CALIFORNIA— Multiple fish hatcheries across the eastern Sierra and Southern California are battling a bacterial outbreak threatening the hatcheries wild fish populations, according to a statement by the California Department of Fish and Wildlife made on June 30.
The bacteria, Lactococcus garvieae, has sickened fish at the Mojave River Hatchery and been detected at the Black Rock and Fish Spring hatcheries. The bacteria increases the mortality of fish. Symptoms include bulging eyes and lethargic or erratic swimming. The CDFW has also said fish exhibit no symptoms due to several factors such as stress or water temperature.
The Mojave River Hatchery contains approximately 860,000 rainbow trout, of which 10 of 16 groups of the trout are infected. Although chances of fish to human transmission of this virus are very low, the CDFW has halted fish stocking (the process of releasing raised fish into the wild) temporarily. Once fish have recovered from the infection and pathologists determine there is no threat to the environment or other wild fish populations, fish stocking will resume.
Eight waterways in San Bernardino, two in San Diego, and one in Los Angeles and Riverside will not be receiving scheduled fish plants between now and October. Environmental program manager Jay Rowan for the CDFW’s hatcheries said,
“This is a challenge for our hatcheries because the bacteria is previously unknown in California, and we don’t have tried-and-true strategies on hand to combat it.”
Rowan also broke down the CDFW’s bacterial outbreak response plan into three components: treating the affected fish, finding the outbreak’s origin, and planning to contain and prevent the future spread of bacteria.
“Unfortunately, we may be in for a long battle here, which means there will not be a lot of fish plants in the near future in the eastern Sierra and Southern California. I wish we could give anglers a target date for when we think we can start planting again, but it’s all up to how fast and how well the fish respond to the treatments,” Rowan added.
Currently, the CDFW’s treatment measures include low water temperatures, reducing stress-induced activities such as overcrowding, and introducing antibiotic medication and a special diet. The cost of antibiotic feed for the Mojave River Hatchery has so far exceeded $75,000 and the CDFW expects to spend several hundred thousand dollars throughout the entire treatment process.

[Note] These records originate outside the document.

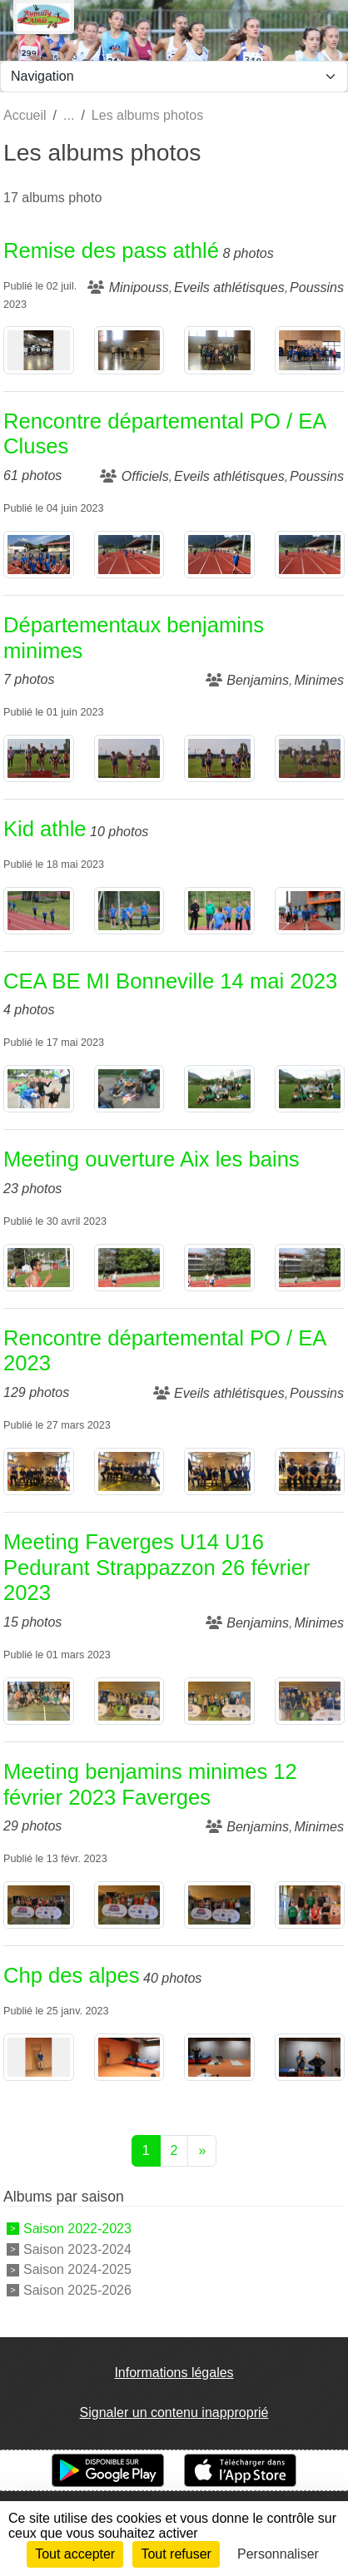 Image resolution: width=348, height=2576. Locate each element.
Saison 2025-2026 (77, 2290)
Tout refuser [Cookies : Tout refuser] (176, 2554)
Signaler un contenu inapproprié (174, 2412)
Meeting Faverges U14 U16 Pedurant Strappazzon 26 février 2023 (157, 1567)
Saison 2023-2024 (77, 2249)
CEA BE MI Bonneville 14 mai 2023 (170, 981)
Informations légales (173, 2372)
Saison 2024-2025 (77, 2269)
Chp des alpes (71, 1975)
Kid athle (45, 828)
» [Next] (202, 2150)
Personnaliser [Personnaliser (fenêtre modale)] (278, 2554)
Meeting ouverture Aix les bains (151, 1159)
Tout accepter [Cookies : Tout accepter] (75, 2554)
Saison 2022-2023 (77, 2229)
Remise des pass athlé (111, 250) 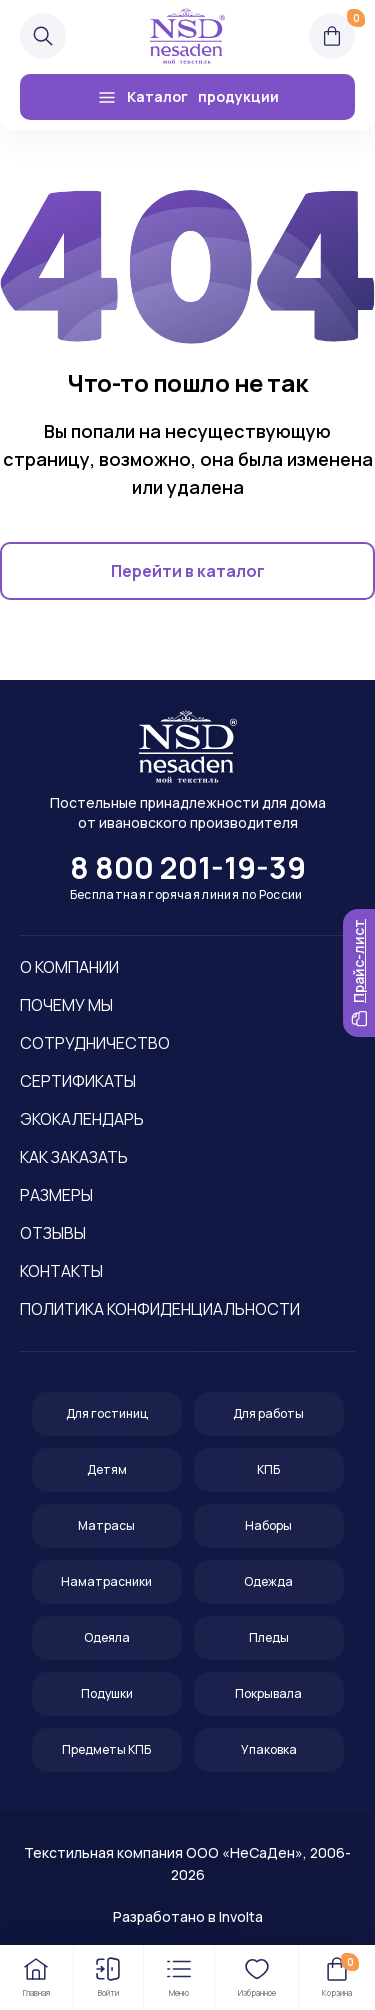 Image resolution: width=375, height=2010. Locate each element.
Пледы (269, 1637)
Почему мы (66, 1005)
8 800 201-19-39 (188, 868)
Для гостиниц (107, 1413)
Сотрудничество (95, 1043)
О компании (69, 967)
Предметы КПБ (106, 1749)
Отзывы (53, 1233)
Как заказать (74, 1157)
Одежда (268, 1581)
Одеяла (107, 1637)
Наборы (268, 1525)
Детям (107, 1469)
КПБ (268, 1469)
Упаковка (269, 1749)
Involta (241, 1916)
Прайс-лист (358, 973)
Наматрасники (106, 1581)
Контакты (61, 1271)
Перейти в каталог (188, 571)
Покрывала (268, 1693)
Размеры (56, 1195)
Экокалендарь (82, 1119)
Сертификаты (78, 1081)
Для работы (268, 1413)
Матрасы (106, 1525)
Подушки (107, 1693)
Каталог (188, 97)
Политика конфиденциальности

If treatment is unsuccessful, the CDFW has presented two options that center on testing wild fish populations for the bacteria. If L. garvieae is widespread in wild fish populations, fish can still eventually be released. If the bacteria is not present in fish populations and treatment is not successful, the infected fish in hatcheries will have to be euthanized. It has previously taken hatcheries up to three years to return to previous production levels after depopulation.
The CDFW is currently investigating the outbreak’s cause and monitoring other fish hatcheries for an L. garvieae outbreak.